Information shown
# # # # # # #

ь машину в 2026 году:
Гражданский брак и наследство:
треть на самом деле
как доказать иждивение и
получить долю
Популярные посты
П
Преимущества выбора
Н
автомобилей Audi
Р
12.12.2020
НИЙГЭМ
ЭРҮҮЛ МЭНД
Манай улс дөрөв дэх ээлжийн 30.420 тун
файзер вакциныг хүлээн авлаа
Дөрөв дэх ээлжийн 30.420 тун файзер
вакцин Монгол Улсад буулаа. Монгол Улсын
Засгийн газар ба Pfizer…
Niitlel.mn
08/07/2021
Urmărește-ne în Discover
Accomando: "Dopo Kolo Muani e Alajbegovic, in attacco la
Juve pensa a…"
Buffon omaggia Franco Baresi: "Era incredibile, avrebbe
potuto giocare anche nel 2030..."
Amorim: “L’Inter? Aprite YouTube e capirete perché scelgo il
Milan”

# # # # # # #

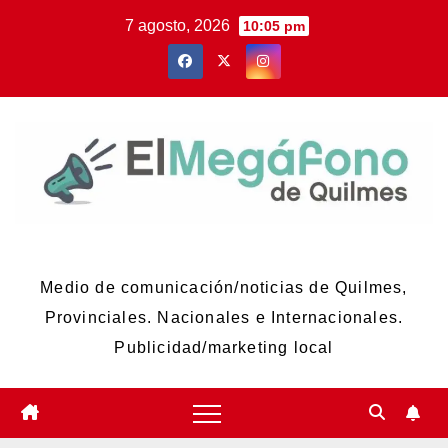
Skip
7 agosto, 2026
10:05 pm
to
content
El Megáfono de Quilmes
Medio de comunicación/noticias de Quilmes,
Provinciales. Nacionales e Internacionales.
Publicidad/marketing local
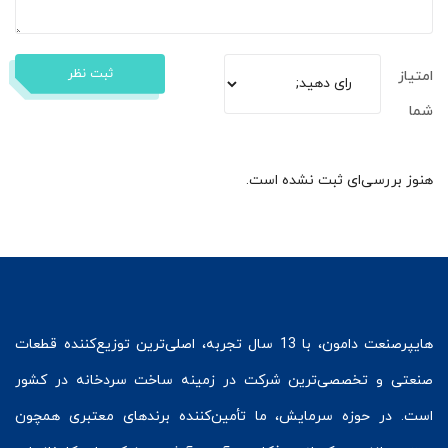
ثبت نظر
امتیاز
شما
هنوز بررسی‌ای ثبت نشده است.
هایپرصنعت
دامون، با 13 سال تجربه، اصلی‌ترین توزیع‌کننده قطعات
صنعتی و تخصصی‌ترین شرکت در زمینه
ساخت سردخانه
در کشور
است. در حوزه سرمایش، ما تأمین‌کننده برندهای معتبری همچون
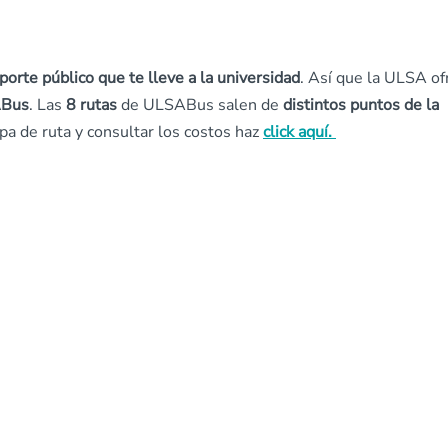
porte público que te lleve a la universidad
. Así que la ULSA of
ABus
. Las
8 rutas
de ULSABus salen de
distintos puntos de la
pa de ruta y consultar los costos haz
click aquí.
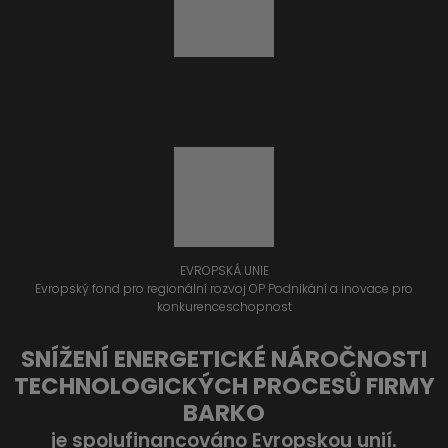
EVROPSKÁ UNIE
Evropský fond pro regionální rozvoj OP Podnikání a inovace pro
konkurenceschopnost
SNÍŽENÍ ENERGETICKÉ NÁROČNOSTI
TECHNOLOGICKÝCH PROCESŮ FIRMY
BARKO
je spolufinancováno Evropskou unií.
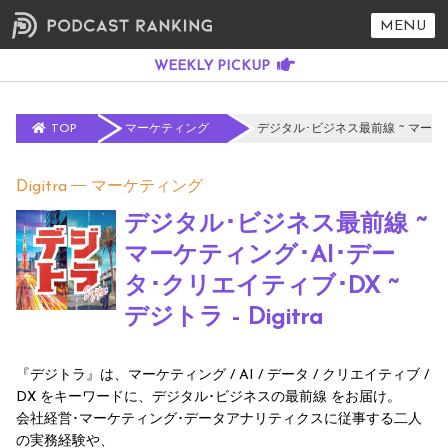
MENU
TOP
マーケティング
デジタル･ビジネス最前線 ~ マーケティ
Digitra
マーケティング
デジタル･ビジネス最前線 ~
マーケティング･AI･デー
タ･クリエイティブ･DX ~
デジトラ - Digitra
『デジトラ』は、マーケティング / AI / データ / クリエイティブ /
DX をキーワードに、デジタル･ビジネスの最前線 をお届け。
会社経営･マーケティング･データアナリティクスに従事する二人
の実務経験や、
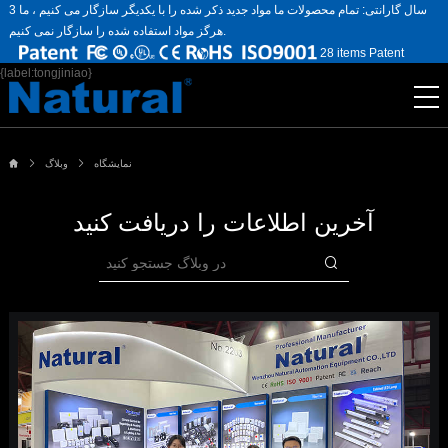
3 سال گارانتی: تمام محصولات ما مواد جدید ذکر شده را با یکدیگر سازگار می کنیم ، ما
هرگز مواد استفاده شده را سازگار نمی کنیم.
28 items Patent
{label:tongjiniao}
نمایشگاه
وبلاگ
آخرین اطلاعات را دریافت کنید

# # # # # # #

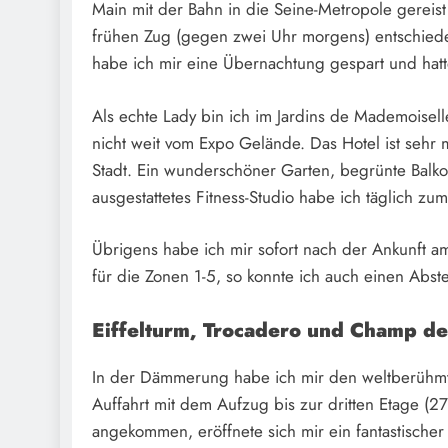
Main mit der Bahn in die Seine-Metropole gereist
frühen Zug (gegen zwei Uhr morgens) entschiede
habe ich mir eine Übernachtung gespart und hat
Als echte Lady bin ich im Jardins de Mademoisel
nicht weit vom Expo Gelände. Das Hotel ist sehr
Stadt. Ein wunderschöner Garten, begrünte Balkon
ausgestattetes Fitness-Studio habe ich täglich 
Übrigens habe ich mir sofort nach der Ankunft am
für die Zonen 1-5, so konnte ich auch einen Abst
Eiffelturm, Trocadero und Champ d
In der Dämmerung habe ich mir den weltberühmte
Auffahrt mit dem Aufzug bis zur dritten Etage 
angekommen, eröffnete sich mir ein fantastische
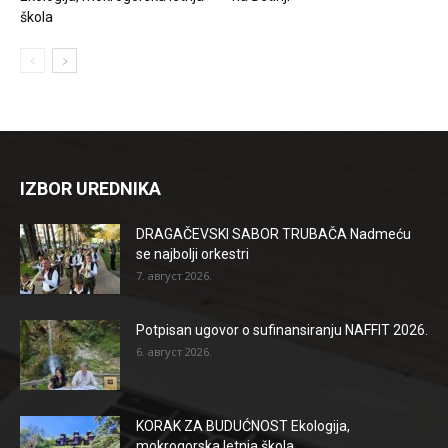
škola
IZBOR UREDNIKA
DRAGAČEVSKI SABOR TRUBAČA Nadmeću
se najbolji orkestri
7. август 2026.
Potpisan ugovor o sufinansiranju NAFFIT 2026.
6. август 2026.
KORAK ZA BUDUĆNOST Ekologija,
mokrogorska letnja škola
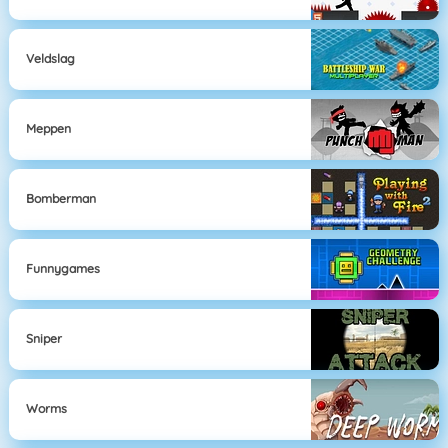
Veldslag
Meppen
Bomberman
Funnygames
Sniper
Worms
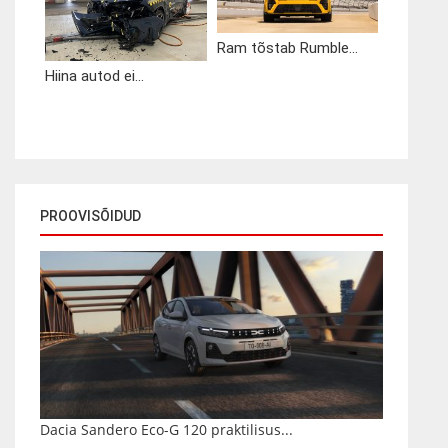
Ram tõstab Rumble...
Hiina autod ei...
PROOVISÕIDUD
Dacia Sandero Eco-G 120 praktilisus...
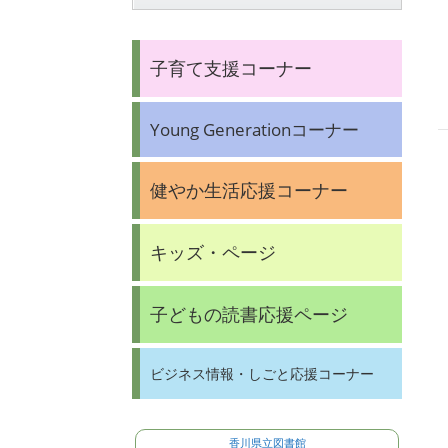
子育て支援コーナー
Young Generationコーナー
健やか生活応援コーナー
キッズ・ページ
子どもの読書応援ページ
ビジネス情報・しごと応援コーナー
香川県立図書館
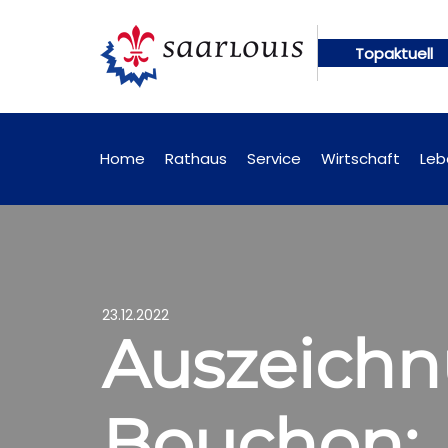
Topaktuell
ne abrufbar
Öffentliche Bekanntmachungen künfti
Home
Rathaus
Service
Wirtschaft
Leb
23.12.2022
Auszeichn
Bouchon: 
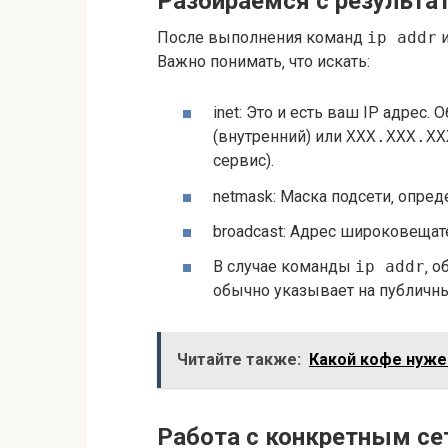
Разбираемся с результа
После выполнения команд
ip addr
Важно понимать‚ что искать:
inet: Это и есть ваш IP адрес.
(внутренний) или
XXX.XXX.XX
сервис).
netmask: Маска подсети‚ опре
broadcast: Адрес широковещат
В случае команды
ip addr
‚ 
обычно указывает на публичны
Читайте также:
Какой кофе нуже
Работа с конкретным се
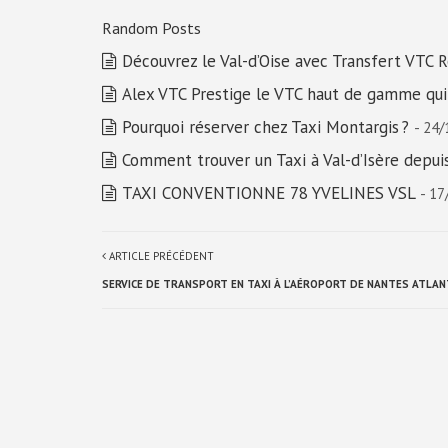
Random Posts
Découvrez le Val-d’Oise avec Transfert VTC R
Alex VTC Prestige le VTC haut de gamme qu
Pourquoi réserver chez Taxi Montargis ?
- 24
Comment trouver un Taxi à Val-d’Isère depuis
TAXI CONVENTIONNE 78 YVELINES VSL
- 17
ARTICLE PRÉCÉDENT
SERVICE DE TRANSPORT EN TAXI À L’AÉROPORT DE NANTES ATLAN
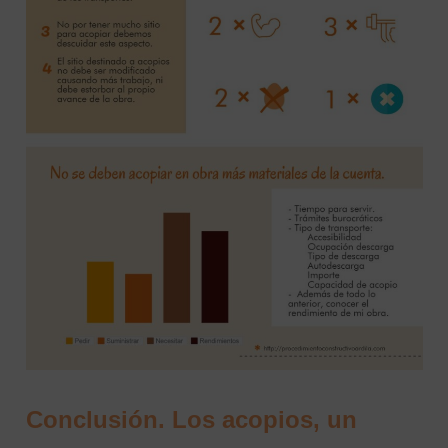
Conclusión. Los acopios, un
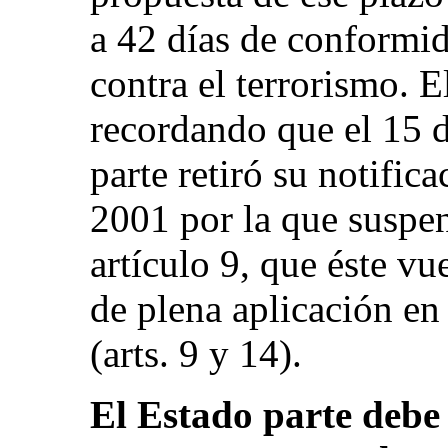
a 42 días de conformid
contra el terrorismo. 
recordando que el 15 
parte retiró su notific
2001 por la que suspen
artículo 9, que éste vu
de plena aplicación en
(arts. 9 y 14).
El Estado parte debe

# # # # # # #

Work to be completed
Restate word for word every line from the one with "KORAK ZA BUDUĆNOST" up to and including the one with "Важно понимать‚ что" in the records above, minus the pictures.

Response
KORAK ZA BUDUĆNOST Ekologija,
mokrogorska letnja škola
Veldslag
Meppen
Bomberman
Funnygames
Sniper
Worms
Ram tõstab Rumble...
Hiina autod ei...
PROOVISÕIDUD
Dacia Sandero Eco-G 120 praktilisus...
子育て支援コーナー
Young Generationコーナー
健やか生活応援コーナー
キッズ・ページ
子どもの読書応援ページ
ビジネス情報・しごと応援コーナー
香川県立図書館
Topaktuell
ne abrufbar
Öffentliche Bekanntmachungen künfti
Home
Rathaus
Service
Wirtschaft
Leb
23.12.2022
Auszeichn
Bouchon: 
Разбираемся с результа
После выполнения команд
ip addr
Важно понимать‚ что искать:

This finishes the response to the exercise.